SOURCE MATERIAL –
━━━━━━━━━━━━━━━━

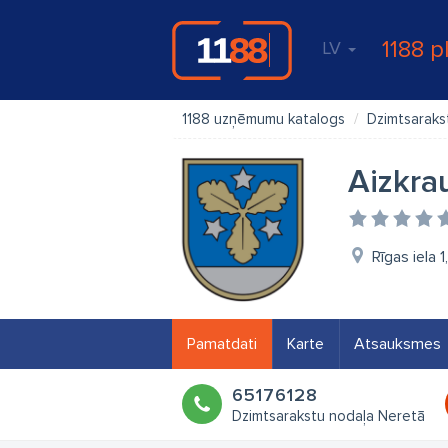
1188 p
LV
1188 uzņēmumu katalogs
Dzimtsaraks
Aizkra
Rīgas iela 
Pamatdati
Karte
Atsauksmes
65176128
Dzimtsarakstu nodaļa Neretā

━━━━━━━━━━━━━━━━

ABOUT THIS EXERCISE – Transcribe every record above in full. Pictures stay out of the copy.

TASK RESPONSE –
1188 p
LV
1188 uzņēmumu katalogs
Dzimtsaraks
Aizkra
Rīgas iela 
Pamatdati
Karte
Atsauksmes
65176128
Dzimtsarakstu nodaļa Neretā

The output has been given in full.